- **DATASET**
*** Block opens ***

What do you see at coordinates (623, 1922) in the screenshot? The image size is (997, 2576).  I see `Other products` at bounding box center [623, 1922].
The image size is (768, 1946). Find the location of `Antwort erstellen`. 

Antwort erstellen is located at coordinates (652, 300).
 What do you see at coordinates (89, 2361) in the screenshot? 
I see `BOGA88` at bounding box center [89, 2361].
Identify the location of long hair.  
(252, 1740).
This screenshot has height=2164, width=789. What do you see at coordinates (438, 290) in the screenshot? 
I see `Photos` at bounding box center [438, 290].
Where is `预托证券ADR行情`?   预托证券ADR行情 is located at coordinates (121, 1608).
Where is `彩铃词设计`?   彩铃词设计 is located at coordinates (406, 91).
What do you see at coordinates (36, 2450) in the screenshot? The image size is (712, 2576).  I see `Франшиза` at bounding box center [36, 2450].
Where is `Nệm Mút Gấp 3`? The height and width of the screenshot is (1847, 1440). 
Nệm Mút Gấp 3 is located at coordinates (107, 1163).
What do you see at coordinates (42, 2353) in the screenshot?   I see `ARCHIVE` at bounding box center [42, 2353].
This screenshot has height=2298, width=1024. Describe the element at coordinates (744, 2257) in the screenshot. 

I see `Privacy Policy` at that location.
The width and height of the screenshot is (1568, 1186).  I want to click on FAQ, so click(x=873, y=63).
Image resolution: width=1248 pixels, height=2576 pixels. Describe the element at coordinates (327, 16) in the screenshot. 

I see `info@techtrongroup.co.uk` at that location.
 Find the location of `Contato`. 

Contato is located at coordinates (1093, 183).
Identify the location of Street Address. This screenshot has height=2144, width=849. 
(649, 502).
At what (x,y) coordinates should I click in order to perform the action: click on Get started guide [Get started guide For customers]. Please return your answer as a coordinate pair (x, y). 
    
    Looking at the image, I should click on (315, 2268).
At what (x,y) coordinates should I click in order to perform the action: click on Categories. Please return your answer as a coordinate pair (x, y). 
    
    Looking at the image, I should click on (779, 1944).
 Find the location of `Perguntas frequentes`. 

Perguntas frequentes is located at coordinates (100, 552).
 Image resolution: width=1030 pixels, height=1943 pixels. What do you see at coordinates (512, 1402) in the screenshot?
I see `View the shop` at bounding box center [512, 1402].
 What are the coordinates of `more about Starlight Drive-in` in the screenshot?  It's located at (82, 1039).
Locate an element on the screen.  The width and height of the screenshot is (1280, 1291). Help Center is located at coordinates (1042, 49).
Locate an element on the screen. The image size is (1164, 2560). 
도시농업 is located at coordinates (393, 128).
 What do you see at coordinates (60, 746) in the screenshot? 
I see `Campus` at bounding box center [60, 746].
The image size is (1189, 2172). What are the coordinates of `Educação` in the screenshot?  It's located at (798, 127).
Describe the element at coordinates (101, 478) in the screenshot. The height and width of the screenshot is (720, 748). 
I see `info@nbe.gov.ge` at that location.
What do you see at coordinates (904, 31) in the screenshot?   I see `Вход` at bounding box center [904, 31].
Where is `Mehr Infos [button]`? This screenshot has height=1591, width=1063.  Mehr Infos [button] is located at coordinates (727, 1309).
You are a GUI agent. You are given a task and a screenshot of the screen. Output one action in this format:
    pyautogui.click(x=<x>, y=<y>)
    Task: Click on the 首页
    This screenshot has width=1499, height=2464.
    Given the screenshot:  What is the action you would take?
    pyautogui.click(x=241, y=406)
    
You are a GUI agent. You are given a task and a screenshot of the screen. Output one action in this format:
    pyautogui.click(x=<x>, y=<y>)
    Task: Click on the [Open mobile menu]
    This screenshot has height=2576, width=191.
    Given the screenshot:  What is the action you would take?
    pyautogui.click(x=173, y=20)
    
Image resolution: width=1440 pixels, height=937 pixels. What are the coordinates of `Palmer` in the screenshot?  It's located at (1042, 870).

*** Block closes ***

- **ABOUT THIS TASK**
The whole listing above should be copied out exactly.

- **RESPONSE**
What do you see at coordinates (623, 1922) in the screenshot? The image size is (997, 2576).  I see `Other products` at bounding box center [623, 1922].
The image size is (768, 1946). Find the location of `Antwort erstellen`. 

Antwort erstellen is located at coordinates (652, 300).
 What do you see at coordinates (89, 2361) in the screenshot? 
I see `BOGA88` at bounding box center [89, 2361].
Identify the location of long hair.  
(252, 1740).
This screenshot has height=2164, width=789. What do you see at coordinates (438, 290) in the screenshot? 
I see `Photos` at bounding box center [438, 290].
Where is `预托证券ADR行情`?   预托证券ADR行情 is located at coordinates (121, 1608).
Where is `彩铃词设计`?   彩铃词设计 is located at coordinates (406, 91).
What do you see at coordinates (36, 2450) in the screenshot? The image size is (712, 2576).  I see `Франшиза` at bounding box center [36, 2450].
Where is `Nệm Mút Gấp 3`? The height and width of the screenshot is (1847, 1440). 
Nệm Mút Gấp 3 is located at coordinates (107, 1163).
What do you see at coordinates (42, 2353) in the screenshot?   I see `ARCHIVE` at bounding box center [42, 2353].
This screenshot has height=2298, width=1024. Describe the element at coordinates (744, 2257) in the screenshot. 

I see `Privacy Policy` at that location.
The width and height of the screenshot is (1568, 1186).  I want to click on FAQ, so click(x=873, y=63).
Image resolution: width=1248 pixels, height=2576 pixels. Describe the element at coordinates (327, 16) in the screenshot. 

I see `info@techtrongroup.co.uk` at that location.
 Find the location of `Contato`. 

Contato is located at coordinates (1093, 183).
Identify the location of Street Address. This screenshot has height=2144, width=849. 
(649, 502).
At what (x,y) coordinates should I click in order to perform the action: click on Get started guide [Get started guide For customers]. Please return your answer as a coordinate pair (x, y). 
    
    Looking at the image, I should click on (315, 2268).
At what (x,y) coordinates should I click in order to perform the action: click on Categories. Please return your answer as a coordinate pair (x, y). 
    
    Looking at the image, I should click on (779, 1944).
 Find the location of `Perguntas frequentes`. 

Perguntas frequentes is located at coordinates (100, 552).
 Image resolution: width=1030 pixels, height=1943 pixels. What do you see at coordinates (512, 1402) in the screenshot?
I see `View the shop` at bounding box center [512, 1402].
 What are the coordinates of `more about Starlight Drive-in` in the screenshot?  It's located at (82, 1039).
Locate an element on the screen.  The width and height of the screenshot is (1280, 1291). Help Center is located at coordinates (1042, 49).
Locate an element on the screen. The image size is (1164, 2560). 
도시농업 is located at coordinates (393, 128).
 What do you see at coordinates (60, 746) in the screenshot? 
I see `Campus` at bounding box center [60, 746].
The image size is (1189, 2172). What are the coordinates of `Educação` in the screenshot?  It's located at (798, 127).
Describe the element at coordinates (101, 478) in the screenshot. The height and width of the screenshot is (720, 748). 
I see `info@nbe.gov.ge` at that location.
What do you see at coordinates (904, 31) in the screenshot?   I see `Вход` at bounding box center [904, 31].
Where is `Mehr Infos [button]`? This screenshot has height=1591, width=1063.  Mehr Infos [button] is located at coordinates (727, 1309).
You are a GUI agent. You are given a task and a screenshot of the screen. Output one action in this format:
    pyautogui.click(x=<x>, y=<y>)
    Task: Click on the 首页
    This screenshot has width=1499, height=2464.
    Given the screenshot:  What is the action you would take?
    pyautogui.click(x=241, y=406)
    
You are a GUI agent. You are given a task and a screenshot of the screen. Output one action in this format:
    pyautogui.click(x=<x>, y=<y>)
    Task: Click on the [Open mobile menu]
    This screenshot has height=2576, width=191.
    Given the screenshot:  What is the action you would take?
    pyautogui.click(x=173, y=20)
    
Image resolution: width=1440 pixels, height=937 pixels. What are the coordinates of `Palmer` in the screenshot?  It's located at (1042, 870).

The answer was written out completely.